- _AIM OF THE EXERCISE_
Reproduce the entries exactly, but keep the pictures out of the copy.

- _MATERIAL TO PROCESS_
----------------

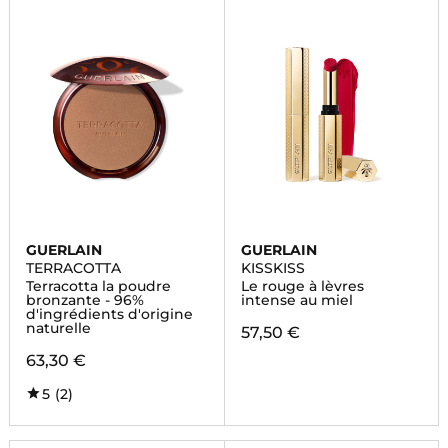
GUERLAIN
GUERLAIN
TERRACOTTA
KISSKISS
Terracotta la poudre
Le rouge à lèvres
bronzante - 96%
intense au miel
d'ingrédients d'origine
naturelle
57,50 €
63,30 €
5
(2)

----------------

- _ANSWER AREA_
GUERLAIN
GUERLAIN
TERRACOTTA
KISSKISS
Terracotta la poudre
Le rouge à lèvres
bronzante - 96%
intense au miel
d'ingrédients d'origine
naturelle
57,50 €
63,30 €
5
(2)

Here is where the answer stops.